Por otro lado, destacó la necesidad de coordinar la inversión pública con las iniciativas privadas. Al respecto, puso como ejemplo los fondos de PROVIAR II (40 millones de dólares), que dispone el INV y que ya está trabajando para darle la ejecución más provechosa al sector vitivinícola. El titular de Irrigación anticipó que tratará de compatibilizar algunas acciones entre la inversión estatal y de los privados para que la parte de ese financiamiento que sea destinada al riego se aplique en proyectos completos para que tengan verdadera utilidad.
Teniendo en cuenta el estado de situación, Mendoza necesita avanzar en el marco de plan maestro integral en el que el proyecto de Portezuelo del Viento ya no resulta plausible. El debate que viene en pos del diseño de las prioridades no puede dejar de lado el desarrollo de Malargüe, una región tantas veces postergada, ni las oportunidades para las pymes especializadas que pueden desplegarse y generar múltiples puestos de trabajo en todo el territorio provincial.
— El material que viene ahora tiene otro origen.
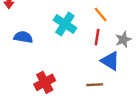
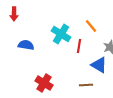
red line: (97, 37) -> (79, 46), moved
red cross: (45, 82) -> (44, 83), turned -30

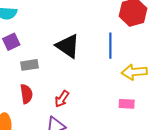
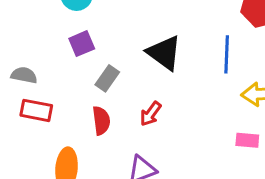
gray rectangle: (29, 65) -> (107, 78), turned -48
red arrow: (62, 99) -> (151, 114), moved

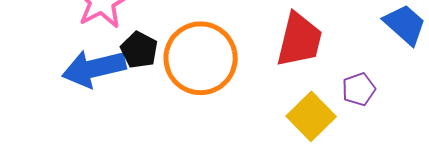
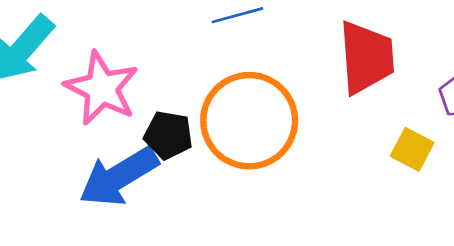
yellow square: (311, 116) -> (412, 149), size x0.7

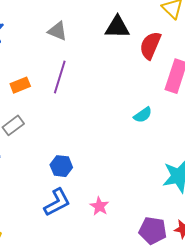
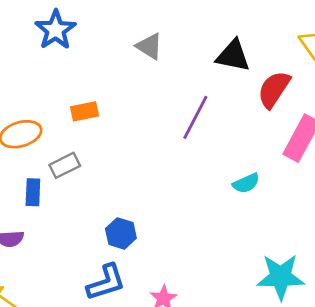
purple line: (60, 77) -> (195, 117), moved

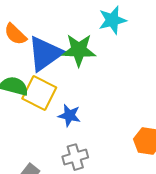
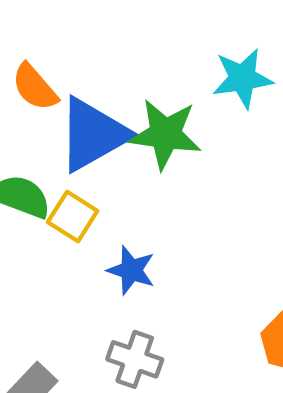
yellow square: (39, 93) -> (73, 217), size x0.7
gray cross: (75, 157) -> (135, 359), turned 30

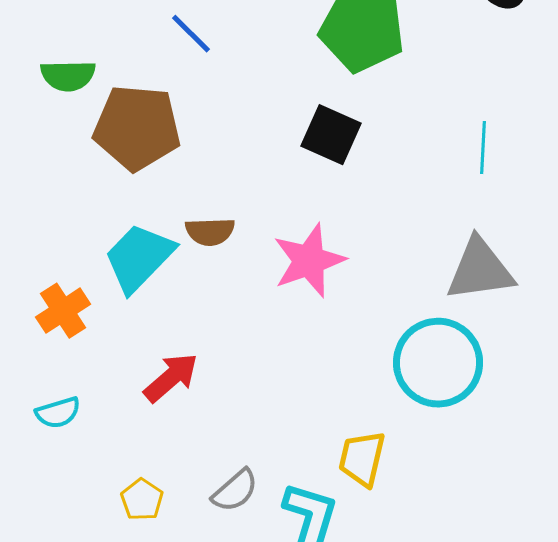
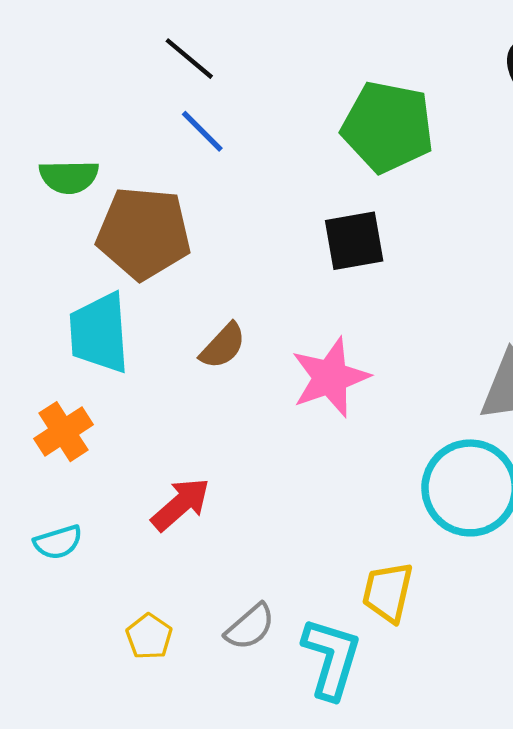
black square: (331, 135) -> (354, 241), turned -34
brown semicircle: (210, 232) -> (223, 346), turned -45
cyan trapezoid: (139, 258) -> (99, 333), moved, turned -48

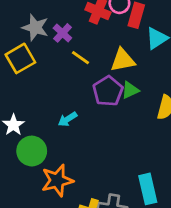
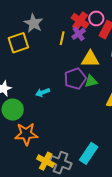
purple cross: (62, 33) -> (79, 34), moved
yellow line: (81, 58) -> (62, 38), moved, turned 56
cyan rectangle: (148, 189) -> (89, 153), turned 35

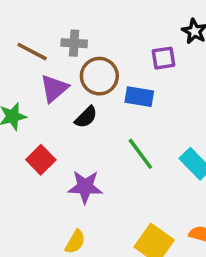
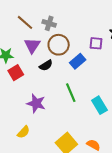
purple triangle: (54, 88) -> (32, 45), turned -30
blue rectangle: (139, 97) -> (78, 61), turned -63
red square: (41, 160) -> (16, 73), moved

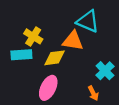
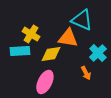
cyan cross: (105, 71) -> (98, 53), moved
orange arrow: (93, 93) -> (86, 73), moved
Paralelamente, no descansar sólo en los fondos producto del resarcimiento de la promoción industrial que Carlos Menen prorrogó por decreto, sino bregar sostenidamente ante la Nación por la equidad en el reparto de los recursos federales, que permitirían dar oxígeno a los planes de inversión pública.
Una mochila pesada
El escenario nacional venidero no augura otra cosa que incertidumbre. Los analistas del mercado encuestados por el Banco Central han corregido una vez más a la suba sus proyecciones de inflación para este año, que ya están previendo en 60%, cuatro puntos más que lo que arrojaron hace un mes. La pauta de crecimiento del PBI estaría en el orden del 3,2% para 2022 y sería nulo en 2023, atento al crecimiento vegetativo de la población. La baja en los subsidios, que supone mayores incrementos tarifarios, también abrirá un nuevo round entre los albertistas y el cristinismo. El ambiente se sigue caldeando por las peleas en el Frente de Todos, en el marco de una pobreza creciente, mientras la inflación también aumenta en el mundo y bajan las previsiones de crecimiento de la economía global a causa de la guerra en Ucrania.
Como están las cosas, la dirigencia mendocina de todos los colores debe dar muestras de la responsabilidad que no tienen las autoridades nacionales, y trabajar con seriedad y excelencia en la asignación de los recursos que eventualmente se dispongan, lo que para los tiempos que corren será un gran desafío que no podemos desaprovechar.